Ama gelin görün ki şu anda içine girdiğimiz süreç, bizzat AK Parti iktidarının koyduğu dünyaya ve Avrupa’ya açılım stratejileriyle maalesef çok da uyumlu ilerlemiyor. Oysa AK Parti daha 2003 yılında dünyanın gidişatını doğru okumuş ve Türkiye’nin büyüme vizyonunu çok net olarak ortaya koymuştu. 2003 yılında dönemin başbakanı Tayyip Erdoğan Meclis kürsüsünden aynen şu ifadeleri kullanıyordu: “Kendi çıkarlarımızı, büyük Avrupa ailesinin bir üyesi olarak çok daha etkin ve güçlü halde savunabiliriz. Bir model ülke olarak, Avrupa değerlerinin daha da yayılmasına, güçlenmesine destek olabiliriz. Türkiye’yi Avrupalı yapan, Avrupa’nın temsil ettiği değerleri, katılımcı demokrasiyi, çoğulculuğu, hukukun üstünlüğünü, insan haklarını, laikliği, düşünce ve vicdan özgürlüğünü benimsemesidir.” Görüldüğü gibi demokratik değerleri savunmak, Avrupa ile ilişkileri derinleştirmek müstemlekecilik değil, tam aksine Türkiye’nin milli çıkarlarını savunmaktır.
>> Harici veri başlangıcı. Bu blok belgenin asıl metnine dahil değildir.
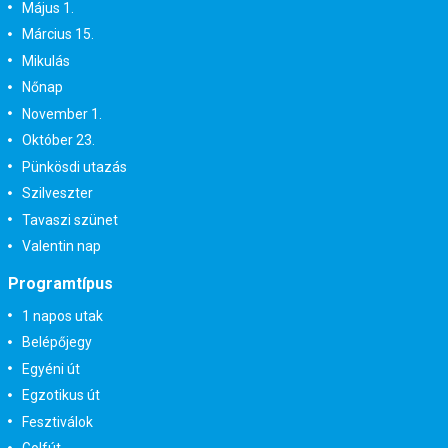
Május 1.
Március 15.
Mikulás
Nőnap
November 1.
Október 23.
Pünkösdi utazás
Szilveszter
Tavaszi szünet
Valentin nap
Programtípus
1 napos utak
Belépőjegy
Egyéni út
Egzotikus út
Fesztiválok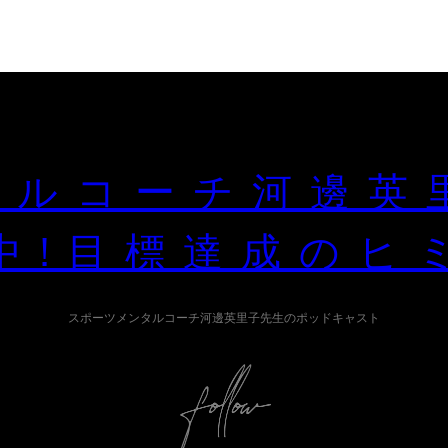
ルコーチ河邊英
0中!目標達成のヒ
スポーツメンタルコーチ河邊英里子先生のポッドキャスト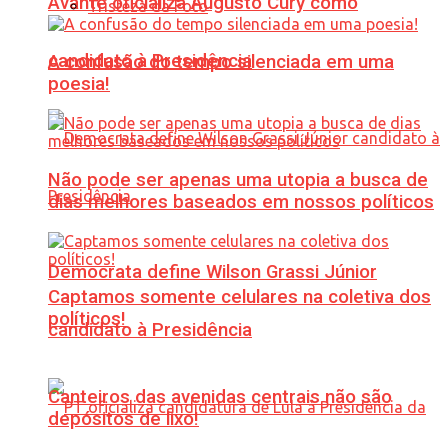
Avante oficializa Augusto Cury como
Tristeza da Foto
candidato à Presidência
A confusão do tempo silenciada em uma
poesia!
Não pode ser apenas uma utopia a busca de
dias melhores baseados em nossos políticos
Democrata define Wilson Grassi Júnior
Captamos somente celulares na coletiva dos
políticos!
candidato à Presidência
Canteiros das avenidas centrais não são
depósitos de lixo!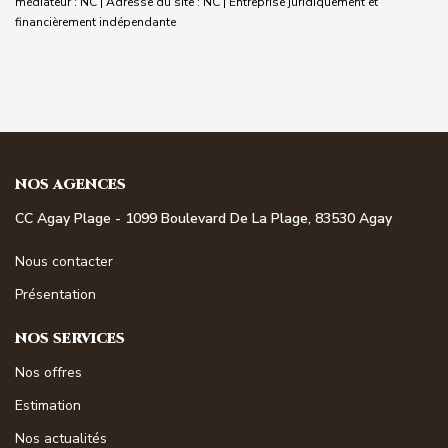
médiateur : NC | Adresse du site : NC |
Entreprise juridiquement et
financièrement indépendante
NOS AGENCES
CC Agay Plage - 1099 Boulevard De La Plage, 83530 Agay
Nous contacter
Présentation
NOS SERVICES
Nos offres
Estimation
Nos actualités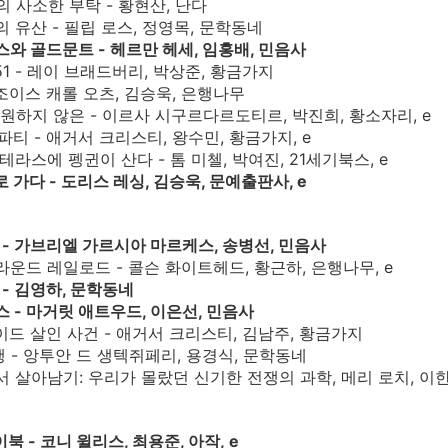
의 사소한 부탁 - 황현산, 난다
의 유산 - 필립 로스, 정영목, 문학동네
치스와 골드문트 - 헤르만 헤세, 임홍배, 민음사
451 - 레이 브래드버리, 박상준, 황금가지
- 조이스 캐롤 오츠, 김승욱, 은행나무
도 원하지 않은 - 이르사 시구르다르도티르, 박진희, 황소자리, e
 파티 - 애거서 크리스티, 왕수민, 황금가지, e
 테라스에 펭귄이 산다 - 톰 미첼, 박여진, 21세기북스, e
실로 가다 - 도리스 레싱, 김승욱, 문예출판사, e
잎 - 가브리엘 가르시아 마르케스, 송병선, 민음사
그라운드 레일로드 - 콜슨 화이트헤드, 황근하, 은행나무, e
꽃 - 김영하, 문학동네
스 - 마거릿 애트우드, 이은선, 민음사
로이드 살인 사건 - 애거서 크리스티, 김남주, 황금가지
비행 - 앙투안 드 생텍쥐페리, 용경식, 문학동네
에서 살아남기: 우리가 몰랐던 신기한 전쟁의 과학, 메리 로치, 이
이북 - 코니 윌리스, 최용준, 아작, e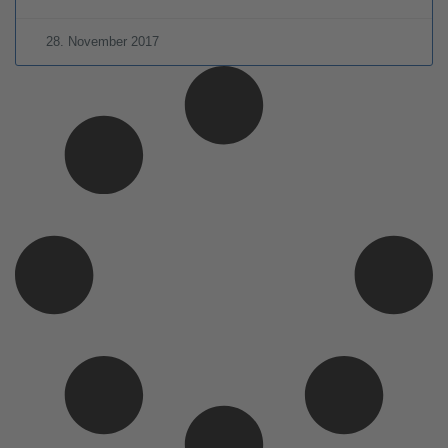
28. November 2017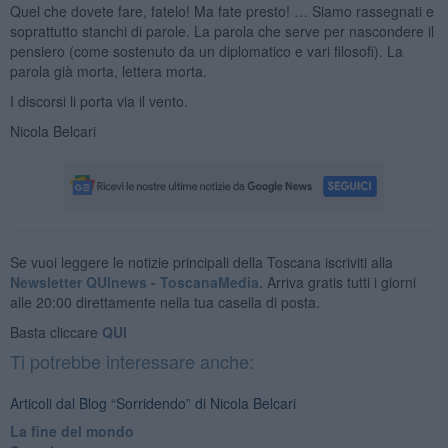
Quel che dovete fare, fatelo! Ma fate presto! … Siamo rassegnati e
soprattutto stanchi di parole. La parola che serve per nascondere il
pensiero (come sostenuto da un diplomatico e vari filosofi). La
parola già morta, lettera morta.
I discorsi li porta via il vento.
Nicola Belcari
Se vuoi leggere le notizie principali della Toscana iscriviti alla
Newsletter QUInews - ToscanaMedia.
Arriva gratis tutti i giorni
alle 20:00 direttamente nella tua casella di posta.
Basta cliccare
QUI
Ti potrebbe interessare anche:
Articoli dal Blog “Sorridendo” di Nicola Belcari
La fine del mondo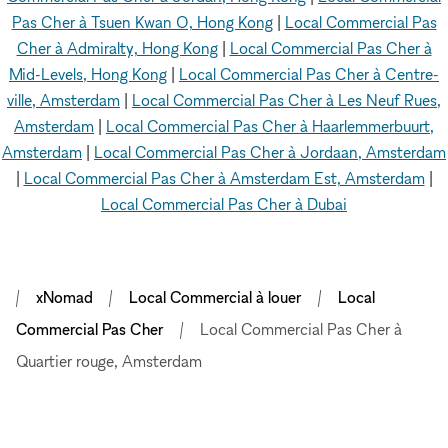
Pas Cher à Tsuen Kwan O, Hong Kong
|
Local Commercial Pas
Cher à Admiralty, Hong Kong
|
Local Commercial Pas Cher à
Mid-Levels, Hong Kong
|
Local Commercial Pas Cher à Centre-
ville, Amsterdam
|
Local Commercial Pas Cher à Les Neuf Rues,
Amsterdam
|
Local Commercial Pas Cher à Haarlemmerbuurt,
Amsterdam
|
Local Commercial Pas Cher à Jordaan, Amsterdam
|
Local Commercial Pas Cher à Amsterdam Est, Amsterdam
|
Local Commercial Pas Cher à Dubai
xNomad
Local Commercial à louer
Local
Commercial Pas Cher
Local Commercial Pas Cher à
Quartier rouge, Amsterdam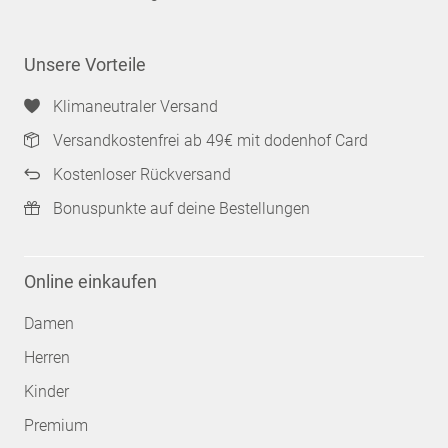
Unsere Vorteile
Klimaneutraler Versand
Versandkostenfrei ab 49€ mit dodenhof Card
Kostenloser Rückversand
Bonuspunkte auf deine Bestellungen
Online einkaufen
Damen
Herren
Kinder
Premium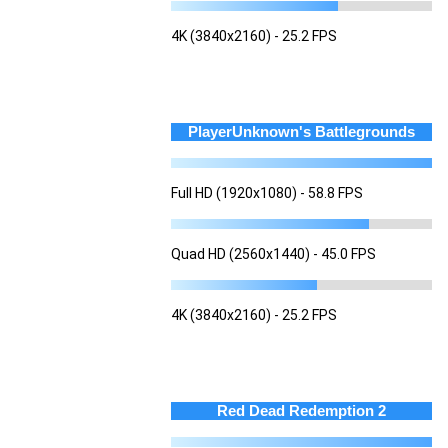
4K (3840x2160) - 25.2 FPS
PlayerUnknown's Battlegrounds
Full HD (1920x1080) - 58.8 FPS
Quad HD (2560x1440) - 45.0 FPS
4K (3840x2160) - 25.2 FPS
Red Dead Redemption 2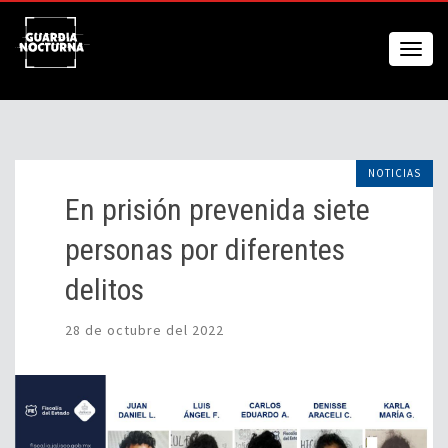
NOTICIAS
En prisión prevenida siete
personas por diferentes
delitos
28 de octubre del 2022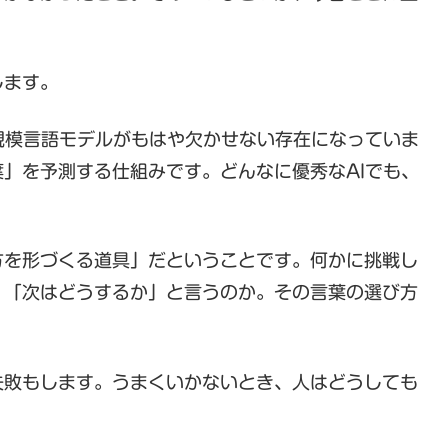
します。
規模言語モデルがもはや欠かせない存在になっていま
」を予測する仕組みです。どんなに優秀なAIでも、
。
を形づくる道具」だということです。何かに挑戦し
、「次はどうするか」と言うのか。その言葉の選び方
敗もします。うまくいかないとき、人はどうしても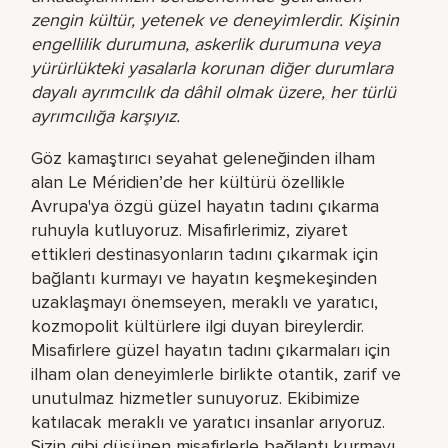
zengin kültür, yetenek ve deneyimlerdir. Kişinin
engellilik durumuna, askerlik durumuna veya
yürürlükteki yasalarla korunan diğer durumlara
dayalı ayrımcılık da dâhil olmak üzere, her türlü
ayrımcılığa karşıyız.
Göz kamaştırıcı seyahat geleneğinden ilham
alan Le Méridien’de her kültürü özellikle
Avrupa'ya özgü güzel hayatın tadını çıkarma
ruhuyla kutluyoruz. Misafirlerimiz, ziyaret
ettikleri destinasyonların tadını çıkarmak için
bağlantı kurmayı ve hayatın keşmekeşinden
uzaklaşmayı önemseyen, meraklı ve yaratıcı,
kozmopolit kültürlere ilgi duyan bireylerdir.
Misafirlere güzel hayatın tadını çıkarmaları için
ilham olan deneyimlerle birlikte otantik, zarif ve
unutulmaz hizmetler sunuyoruz. Ekibimize
katılacak meraklı ve yaratıcı insanlar arıyoruz.
Sizin gibi düşünen misafirlerle bağlantı kurmayı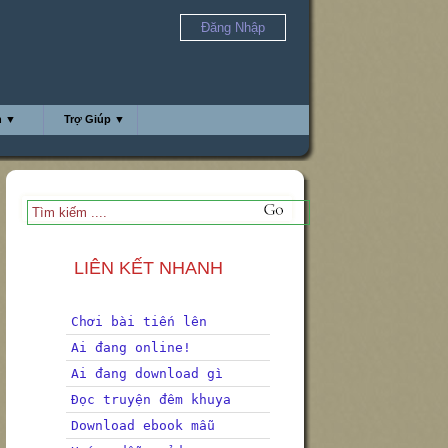
Đăng Nhập
h ▼
Trợ Giúp ▼
LIÊN KẾT NHANH
Chơi bài tiến lên
Ai đang online!
Ai đang download gì
Đọc truyện đêm khuya
Download ebook mẫu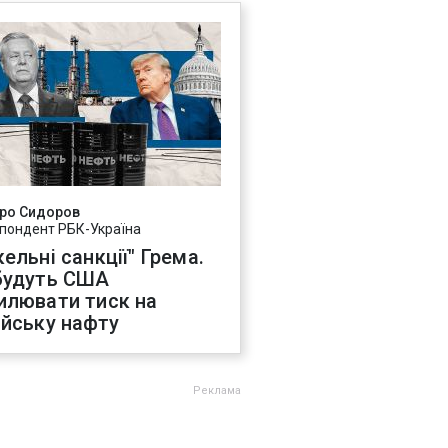
ро Сидоров
пондент РБК-Україна
ельні санкції" Грема.
будуть США
илювати тиск на
ійську нафту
Evet, temelde AB ülkelerinin Türkiye’ye karşı çok da dürüst davrandıklarını söyleyemeyiz. Ama her şeye rağmen Türkiye’nin ekonomik parametreleri ve diplomatik olarak durduğu zemin Avrupa ile ilişkileri zenginleştirmeyi gerekli kılmaktadır. Ama şu anda yaşadığımız manzara, ne yazık ki bu hedeflerin çok uzağında kaldığımızı göstermektedir.
***
Sadece Avrupa ile değil, yakın zamana kadar Trump ve Putin’e ilişkin iyimser beklentilerimiz de pozitif bir düzlemde ilerlemiyor. Kabul etmek gerekiyor ki Suriye başlığında bile ABD ve Rusya’nın son aylarda sergiledikleri bölgesel hamleler Türkiye’nin diplomatik sıkışmışlığına işaret etmektedir. Türkiye açısından bu konudaki en ciddi kriz, Rusya ve ABD’nin kırmızı çizgimiz olan ‘PKK-PYD’yi paylaşmak için adeta yarış halinde olmalarıdır.
Türkiye’nin bu stratejik sıkışmışlığı aşmak için kapılarını dünyaya kapatmak yerine, elindeki bütün diplomatik opsiyonları kullanarak özellikle Avrupa hattını sağlam tutması, milli çıkarlarımız açısından daha akılcı bir yol gibi gözüküyor.